Can You Hear Me Now?
by Pop Shield
If there’s one radio guest that you don’t want to have to try to engage in a lengthy technical discussion from the other end of an ISDN circuit five thousand miles away it’s probably the diminutive top-heavy country song writing legend Molly Carton. But that’s another story.
And if there’s a man on this planet who you would least rather have an “is your radio turned off / is your phone fully charged / how many bars of signal do you have / are you off hands-free / are you parked in a safe place with the windows wound up?” kind of conversation with its chirpy Liverpudlian Sir Pete McCarthy from 60’s pop phenomenon The Bugs who’s in the middle of the school run and a bit stressed as he’s about to go and catch an aeroplane.
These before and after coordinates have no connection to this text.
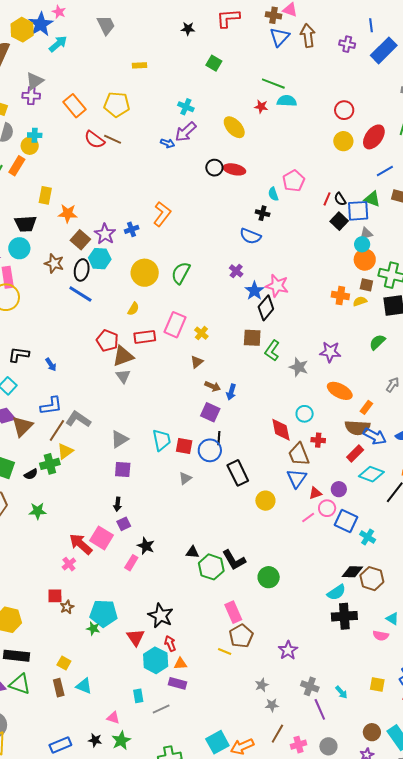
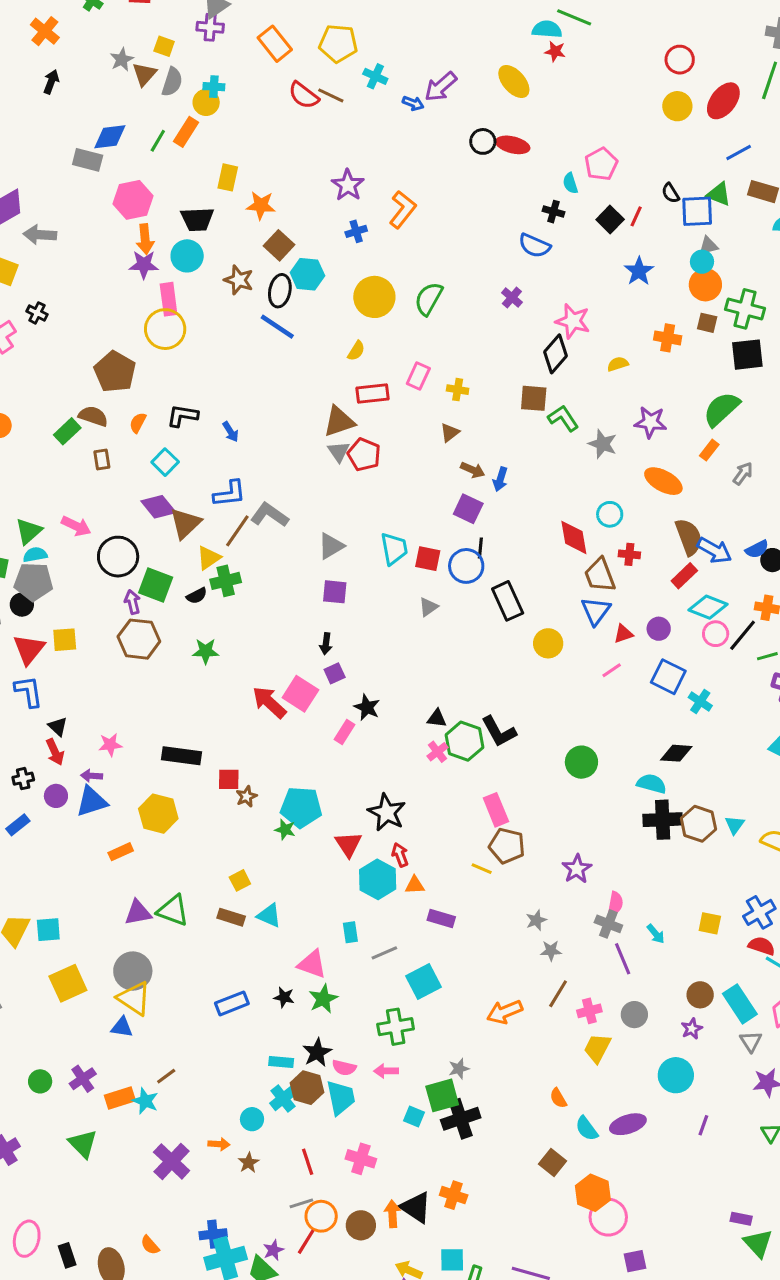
cyan semicircle: (287, 101) -> (547, 29), moved
cyan cross: (186, 107) -> (375, 76), moved
red line: (327, 199) -> (636, 216), moved
black square: (339, 221) -> (610, 219), moved
purple star: (105, 234) -> (348, 185), moved
blue star: (254, 291) -> (639, 271), moved
yellow semicircle: (360, 301) -> (618, 364), moved
pink rectangle: (175, 325) -> (418, 376), size x0.7
yellow cross: (201, 333) -> (458, 390), turned -32
red pentagon: (107, 341) -> (364, 455), moved
green semicircle: (377, 342) -> (721, 409), size x1.5
green L-shape: (272, 351) -> (563, 418), turned 110
orange rectangle: (366, 407) -> (709, 450), moved
brown semicircle: (357, 428) -> (689, 537), turned -115
yellow triangle: (65, 451) -> (209, 558), moved
pink circle: (327, 508) -> (716, 634), moved
pink cross: (69, 564) -> (438, 752), moved
green circle: (269, 577) -> (581, 762), moved
brown hexagon: (372, 579) -> (698, 824), moved
cyan semicircle: (336, 592) -> (652, 784), turned -132
cyan triangle: (392, 619) -> (735, 825), turned 32
brown pentagon: (241, 636) -> (507, 846), turned -30
pink semicircle: (381, 636) -> (615, 904), moved, turned -91
black rectangle: (16, 656) -> (182, 756), moved
yellow square: (64, 663) -> (240, 880), turned 32
purple rectangle: (178, 683) -> (441, 918), moved
brown rectangle: (59, 688) -> (231, 917), turned -60
pink triangle: (113, 718) -> (312, 964), size x1.5
cyan square: (217, 742) -> (423, 981), moved

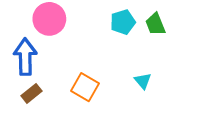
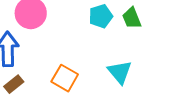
cyan triangle: (143, 81) -> (120, 72), size x1.5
It’s the morning show on Nations Favourite Radio and Sir Pete is expected to break normal protocol (a right reserved by the extra famous) by calling in on one of the control room telephones. Unbeknownst to the host of the show, it will be a surprise interview to promote his new record. There are two minutes to go until Sir Pete is due on air and the watched phone sits there all silently. Tom’s on tenterhooks, we are collectively willing time to slow down. Oh, and as if that’s not enough pressure, the Deputy Head of The Corporation is sat watching. Mr Tickle has scheduled an extra-long seventies track to eke out the time but still no sign of McCar. There’s a standby guest ready to go. Tick tick. Record ends. Long chat with the sports guy, good, good, and then…here comes the interview, oh damn, fade the backup girl up.
Soon after the replacement interview gets on air the telephone in question shrilly bursts into life. Tom answers, has a brief chat and then says, “Sir Pete on TBU2”. I divert the call to the mixing desk, hit the pre-fade to check the line. And what do you know, it’s a bad one! Ffzz Ffzz Zpp. Och. Here goes. “Hello, Pete, it’s the engineer here.” “Oh Hi. Ab dib bup hep sczscz.” Pants. “Pete, your line appears to be a little noisy. Are you hearing the program ok?“. This time the reply comes back audible. “Yes, thank you, all sounding good to me”. Hallelujah. “And you’re sounding loud and clear to us now too, please stay on the line we’ll be with you any moment”. Cue Top Cat. “Now guess who’s just phoned in! It’s Sir Pete McCarthy! Hello Pete, are you there?”
No choice but fade it up and hold my breath. It’s not so easy to try and operate machinery whilst crossing your fingers. Thankfully it sounds fine, and it’s getting better all the time.